Top of INFORMATION SUPPLIED

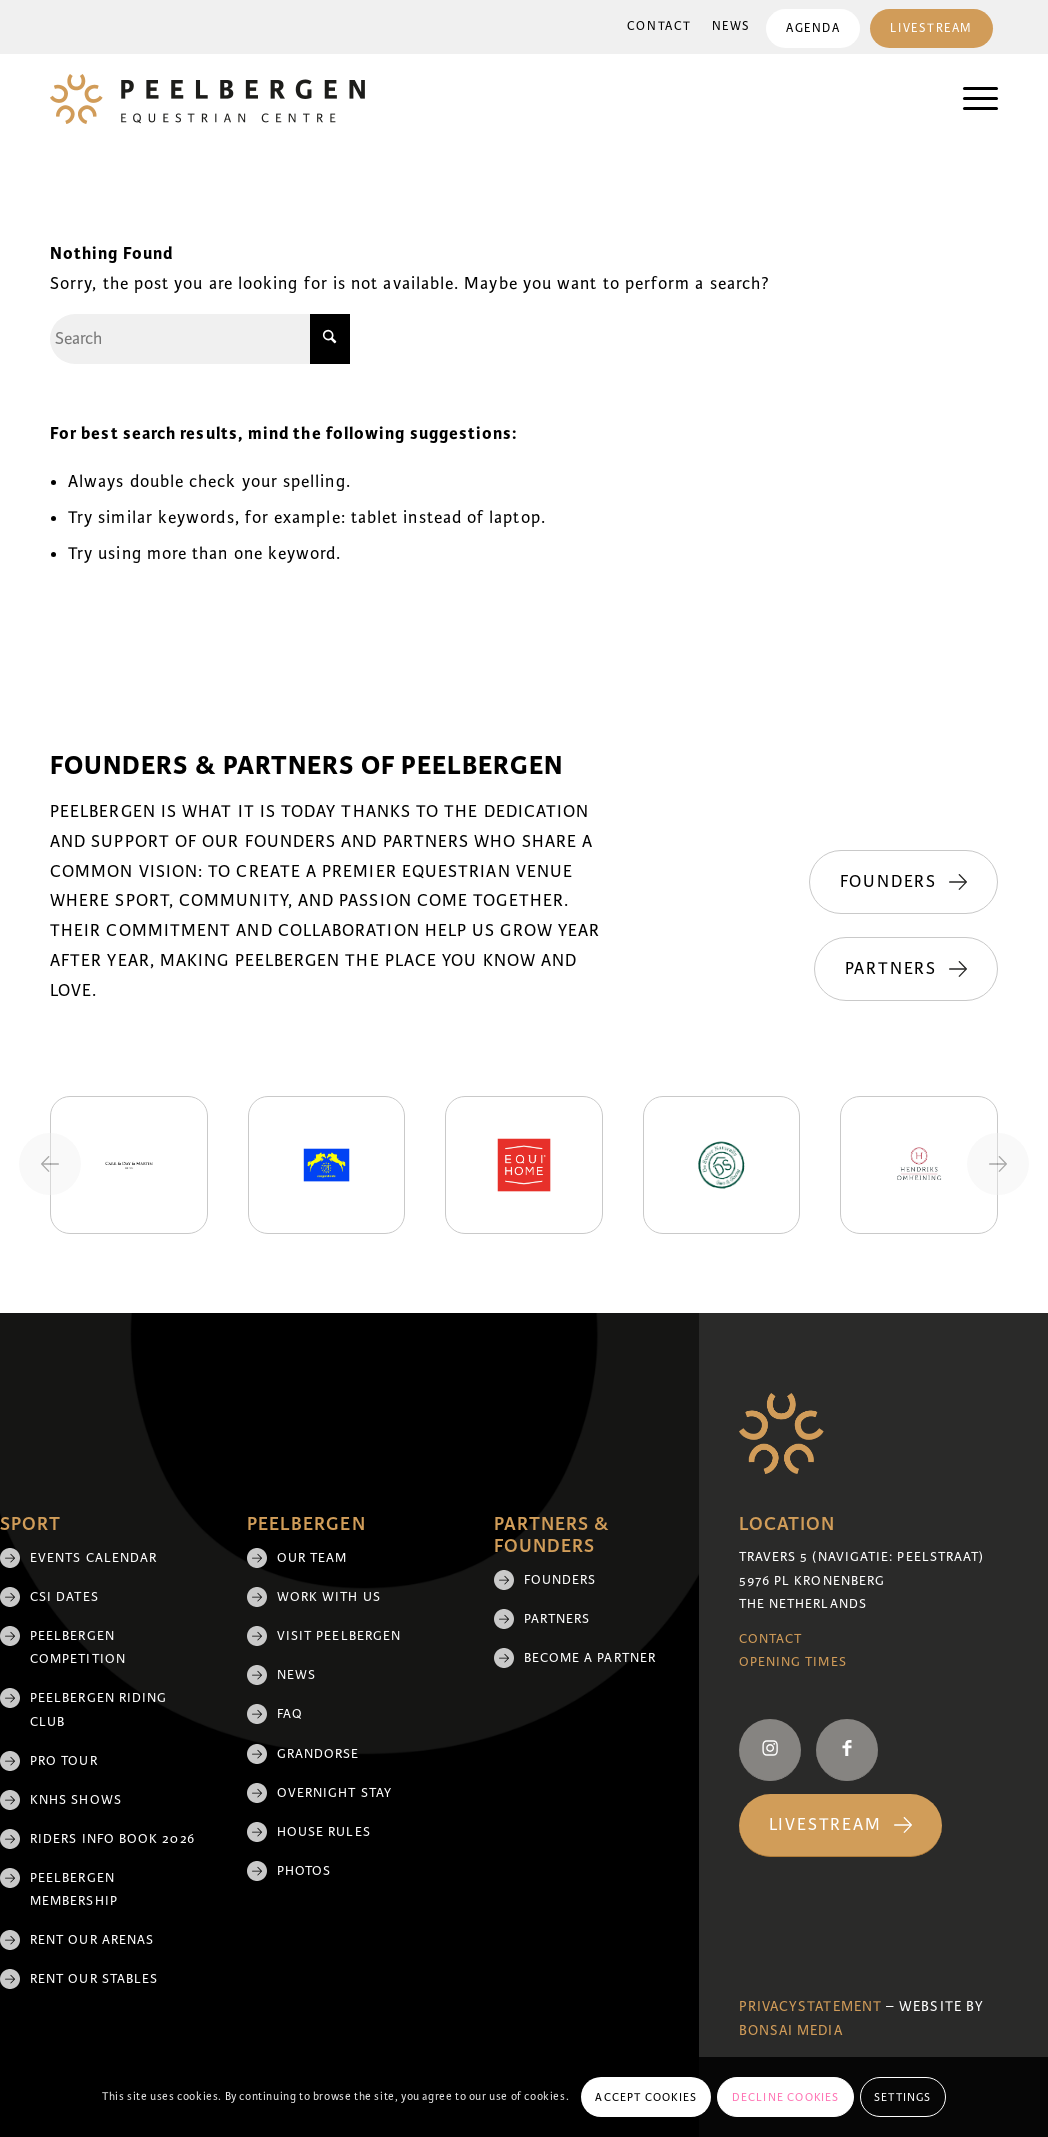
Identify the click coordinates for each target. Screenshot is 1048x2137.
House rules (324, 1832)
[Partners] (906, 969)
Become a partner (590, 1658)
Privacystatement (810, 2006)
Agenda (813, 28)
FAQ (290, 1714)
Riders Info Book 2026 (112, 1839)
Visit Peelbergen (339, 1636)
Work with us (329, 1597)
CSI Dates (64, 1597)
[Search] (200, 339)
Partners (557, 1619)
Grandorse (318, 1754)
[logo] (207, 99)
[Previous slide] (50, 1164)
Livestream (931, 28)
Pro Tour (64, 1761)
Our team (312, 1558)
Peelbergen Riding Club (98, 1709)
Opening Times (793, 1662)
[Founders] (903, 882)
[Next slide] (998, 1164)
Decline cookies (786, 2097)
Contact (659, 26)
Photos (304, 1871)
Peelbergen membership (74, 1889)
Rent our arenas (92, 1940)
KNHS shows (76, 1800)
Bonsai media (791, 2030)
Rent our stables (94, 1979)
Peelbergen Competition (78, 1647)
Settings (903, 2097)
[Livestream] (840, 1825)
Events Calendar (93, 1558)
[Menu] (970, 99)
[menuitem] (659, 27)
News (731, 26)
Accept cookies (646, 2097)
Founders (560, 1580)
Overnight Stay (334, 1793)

Bottom of INFORMATION SUPPLIED

EXERCISE BRIEF: Using the listing above, print the line containing "[Founders] (903, 882)" and every line after it exactly, up to and including the last.

OUTPUT FOR THIS EXERCISE:
[Founders] (903, 882)
[Next slide] (998, 1164)
Decline cookies (786, 2097)
Contact (659, 26)
Photos (304, 1871)
Peelbergen membership (74, 1889)
Rent our arenas (92, 1940)
KNHS shows (76, 1800)
Bonsai media (791, 2030)
Rent our stables (94, 1979)
Peelbergen Competition (78, 1647)
Settings (903, 2097)
[Livestream] (840, 1825)
Events Calendar (93, 1558)
[Menu] (970, 99)
[menuitem] (659, 27)
News (731, 26)
Accept cookies (646, 2097)
Founders (560, 1580)
Overnight Stay (334, 1793)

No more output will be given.